Solar Wing Being Developed for AeroVironment Puma UAS

Albuquerque, N.M.-based SolAero Technologies Corp. (SolAero), a provider of solar cells and composite structural products for aerospace applications, has received a contract award from Johns Hopkins University Applied Physics Laboratory (APL) to develop an integrated solar wing for the AeroVironment Puma unmanned aircraft system (UAS).

The wing fabricated with SolAero’s solar cells and integrated onto a ruggedized, composite structure is a direct form, fit, function and mass equivalent to the standard, non-solar wing currently available on the Puma, the company says.

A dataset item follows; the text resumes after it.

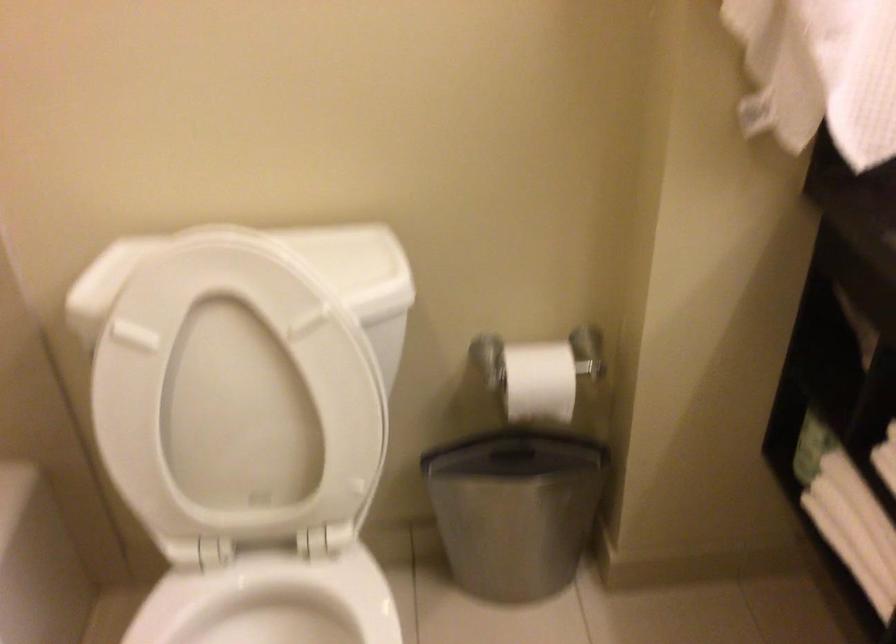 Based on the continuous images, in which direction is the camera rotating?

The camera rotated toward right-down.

Back in 2014, AeroVironment and BP were granted Federal Aviation Administration approval to fly the Puma UAS for the first commercial drone operation over land. The partners operated the drone for aerial surveys on Alaska’s North Slope.

SolAero says its solar wing for the Puma will enable extended range, increased payload power and enhanced persistence in multiple scenarios for Puma’s end-users. Flight testing and field validation will be performed in early 2018.

SolAero and its subsidiary, Alliance Spacesystems, developed the prototype solar wing, achieving mass parity with the standard, non-solar Puma wing under a joint cooperative research and development agreement with APL and a Department of Defense customer. The prototype wing demonstrated power generation equal to engineering estimates during flight tests at Yuma Proving Ground in Arizona in mid-2017.